◆ **REQUIRED WORK**:
Return every line of the records that includes the string "SundayMondayTuesdayWednesdayThursdayFrid".
··· SOURCE MATERIAL
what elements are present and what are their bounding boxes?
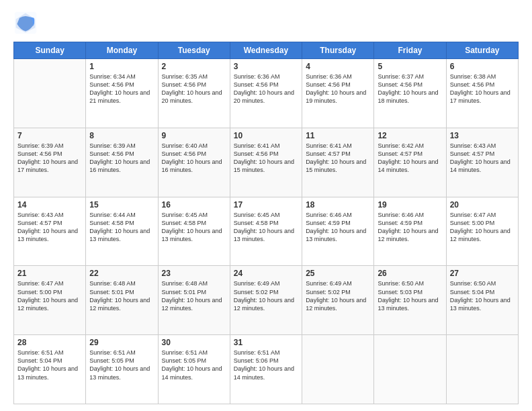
day-info: Sunrise: 6:49 AM Sunset: 5:02 PM Dayligh… (306, 279, 370, 312)
calendar-day-cell: 11Sunrise: 6:41 AM Sunset: 4:57 PM Dayli… (302, 128, 374, 197)
day-info: Sunrise: 6:38 AM Sunset: 4:56 PM Dayligh… (450, 73, 515, 105)
day-info: Sunrise: 6:45 AM Sunset: 4:58 PM Dayligh… (234, 211, 298, 244)
calendar-table: SundayMondayTuesdayWednesdayThursdayFrid… (13, 42, 519, 404)
day-info: Sunrise: 6:44 AM Sunset: 4:58 PM Dayligh… (89, 211, 154, 244)
day-info: Sunrise: 6:46 AM Sunset: 4:59 PM Dayligh… (378, 211, 442, 244)
weekday-header-cell: Tuesday (158, 42, 230, 59)
day-info: Sunrise: 6:41 AM Sunset: 4:56 PM Dayligh… (234, 142, 298, 175)
calendar-day-cell: 18Sunrise: 6:46 AM Sunset: 4:59 PM Dayli… (302, 197, 374, 266)
day-number: 17 (234, 200, 298, 210)
calendar-day-cell: 1Sunrise: 6:34 AM Sunset: 4:56 PM Daylig… (86, 59, 158, 128)
calendar-day-cell: 28Sunrise: 6:51 AM Sunset: 5:04 PM Dayli… (14, 335, 86, 404)
header (13, 11, 519, 35)
day-info: Sunrise: 6:42 AM Sunset: 4:57 PM Dayligh… (378, 142, 442, 175)
day-info: Sunrise: 6:51 AM Sunset: 5:05 PM Dayligh… (162, 349, 226, 381)
weekday-header-cell: Friday (374, 42, 446, 59)
calendar-day-cell: 6Sunrise: 6:38 AM Sunset: 4:56 PM Daylig… (446, 59, 518, 128)
day-number: 13 (450, 131, 515, 140)
calendar-day-cell (374, 335, 446, 404)
calendar-day-cell: 10Sunrise: 6:41 AM Sunset: 4:56 PM Dayli… (230, 128, 302, 197)
day-info: Sunrise: 6:45 AM Sunset: 4:58 PM Dayligh… (162, 211, 226, 244)
day-info: Sunrise: 6:40 AM Sunset: 4:56 PM Dayligh… (162, 142, 226, 175)
day-number: 18 (306, 200, 370, 210)
calendar-day-cell: 13Sunrise: 6:43 AM Sunset: 4:57 PM Dayli… (446, 128, 518, 197)
day-info: Sunrise: 6:50 AM Sunset: 5:04 PM Dayligh… (450, 279, 515, 312)
calendar-day-cell: 30Sunrise: 6:51 AM Sunset: 5:05 PM Dayli… (158, 335, 230, 404)
calendar-day-cell: 15Sunrise: 6:44 AM Sunset: 4:58 PM Dayli… (86, 197, 158, 266)
day-info: Sunrise: 6:39 AM Sunset: 4:56 PM Dayligh… (89, 142, 154, 175)
weekday-header-cell: Sunday (14, 42, 86, 59)
calendar-day-cell: 25Sunrise: 6:49 AM Sunset: 5:02 PM Dayli… (302, 266, 374, 335)
calendar-week-row: 28Sunrise: 6:51 AM Sunset: 5:04 PM Dayli… (14, 335, 519, 404)
calendar-day-cell (14, 59, 86, 128)
calendar-day-cell: 7Sunrise: 6:39 AM Sunset: 4:56 PM Daylig… (14, 128, 86, 197)
calendar-day-cell: 29Sunrise: 6:51 AM Sunset: 5:05 PM Dayli… (86, 335, 158, 404)
weekday-header-cell: Monday (86, 42, 158, 59)
day-info: Sunrise: 6:41 AM Sunset: 4:57 PM Dayligh… (306, 142, 370, 175)
day-info: Sunrise: 6:51 AM Sunset: 5:05 PM Dayligh… (89, 349, 154, 381)
calendar-day-cell: 20Sunrise: 6:47 AM Sunset: 5:00 PM Dayli… (446, 197, 518, 266)
day-number: 15 (89, 200, 154, 210)
day-number: 29 (89, 338, 154, 347)
day-number: 19 (378, 200, 442, 210)
calendar-day-cell: 9Sunrise: 6:40 AM Sunset: 4:56 PM Daylig… (158, 128, 230, 197)
calendar-day-cell: 17Sunrise: 6:45 AM Sunset: 4:58 PM Dayli… (230, 197, 302, 266)
day-info: Sunrise: 6:43 AM Sunset: 4:57 PM Dayligh… (17, 211, 82, 244)
calendar-day-cell: 26Sunrise: 6:50 AM Sunset: 5:03 PM Dayli… (374, 266, 446, 335)
day-number: 5 (378, 62, 442, 71)
calendar-week-row: 14Sunrise: 6:43 AM Sunset: 4:57 PM Dayli… (14, 197, 519, 266)
day-info: Sunrise: 6:37 AM Sunset: 4:56 PM Dayligh… (378, 73, 442, 105)
day-info: Sunrise: 6:36 AM Sunset: 4:56 PM Dayligh… (234, 73, 298, 105)
day-number: 10 (234, 131, 298, 140)
calendar-day-cell: 19Sunrise: 6:46 AM Sunset: 4:59 PM Dayli… (374, 197, 446, 266)
calendar-day-cell: 8Sunrise: 6:39 AM Sunset: 4:56 PM Daylig… (86, 128, 158, 197)
calendar-day-cell: 31Sunrise: 6:51 AM Sunset: 5:06 PM Dayli… (230, 335, 302, 404)
logo (13, 11, 40, 35)
day-number: 28 (17, 338, 82, 347)
calendar-day-cell: 23Sunrise: 6:48 AM Sunset: 5:01 PM Dayli… (158, 266, 230, 335)
calendar-day-cell: 5Sunrise: 6:37 AM Sunset: 4:56 PM Daylig… (374, 59, 446, 128)
calendar-day-cell (302, 335, 374, 404)
day-info: Sunrise: 6:51 AM Sunset: 5:04 PM Dayligh… (17, 349, 82, 381)
logo-icon (13, 11, 38, 35)
page: SundayMondayTuesdayWednesdayThursdayFrid… (0, 0, 532, 411)
day-info: Sunrise: 6:47 AM Sunset: 5:00 PM Dayligh… (17, 279, 82, 312)
day-number: 27 (450, 269, 515, 278)
day-number: 3 (234, 62, 298, 71)
day-info: Sunrise: 6:43 AM Sunset: 4:57 PM Dayligh… (450, 142, 515, 175)
day-info: Sunrise: 6:51 AM Sunset: 5:06 PM Dayligh… (234, 349, 298, 381)
day-number: 9 (162, 131, 226, 140)
calendar-week-row: 1Sunrise: 6:34 AM Sunset: 4:56 PM Daylig… (14, 59, 519, 128)
day-info: Sunrise: 6:46 AM Sunset: 4:59 PM Dayligh… (306, 211, 370, 244)
calendar-day-cell: 12Sunrise: 6:42 AM Sunset: 4:57 PM Dayli… (374, 128, 446, 197)
day-info: Sunrise: 6:39 AM Sunset: 4:56 PM Dayligh… (17, 142, 82, 175)
day-info: Sunrise: 6:47 AM Sunset: 5:00 PM Dayligh… (450, 211, 515, 244)
calendar-day-cell: 21Sunrise: 6:47 AM Sunset: 5:00 PM Dayli… (14, 266, 86, 335)
day-number: 31 (234, 338, 298, 347)
day-number: 4 (306, 62, 370, 71)
weekday-header-cell: Wednesday (230, 42, 302, 59)
day-number: 6 (450, 62, 515, 71)
calendar-day-cell (446, 335, 518, 404)
weekday-header-cell: Saturday (446, 42, 518, 59)
calendar-week-row: 21Sunrise: 6:47 AM Sunset: 5:00 PM Dayli… (14, 266, 519, 335)
day-info: Sunrise: 6:34 AM Sunset: 4:56 PM Dayligh… (89, 73, 154, 105)
weekday-header-cell: Thursday (302, 42, 374, 59)
calendar-day-cell: 2Sunrise: 6:35 AM Sunset: 4:56 PM Daylig… (158, 59, 230, 128)
day-number: 23 (162, 269, 226, 278)
day-number: 8 (89, 131, 154, 140)
day-number: 2 (162, 62, 226, 71)
calendar-day-cell: 22Sunrise: 6:48 AM Sunset: 5:01 PM Dayli… (86, 266, 158, 335)
day-number: 25 (306, 269, 370, 278)
day-info: Sunrise: 6:48 AM Sunset: 5:01 PM Dayligh… (162, 279, 226, 312)
calendar-week-row: 7Sunrise: 6:39 AM Sunset: 4:56 PM Daylig… (14, 128, 519, 197)
day-number: 7 (17, 131, 82, 140)
day-number: 26 (378, 269, 442, 278)
day-number: 1 (89, 62, 154, 71)
calendar-day-cell: 3Sunrise: 6:36 AM Sunset: 4:56 PM Daylig… (230, 59, 302, 128)
calendar-day-cell: 24Sunrise: 6:49 AM Sunset: 5:02 PM Dayli… (230, 266, 302, 335)
day-number: 20 (450, 200, 515, 210)
calendar-day-cell: 27Sunrise: 6:50 AM Sunset: 5:04 PM Dayli… (446, 266, 518, 335)
day-number: 16 (162, 200, 226, 210)
day-number: 30 (162, 338, 226, 347)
······
◆ **RESPONSE TO THE EXERCISE**:
calendar-table: SundayMondayTuesdayWednesdayThursdayFrid… (13, 42, 519, 404)
page: SundayMondayTuesdayWednesdayThursdayFrid… (0, 0, 532, 411)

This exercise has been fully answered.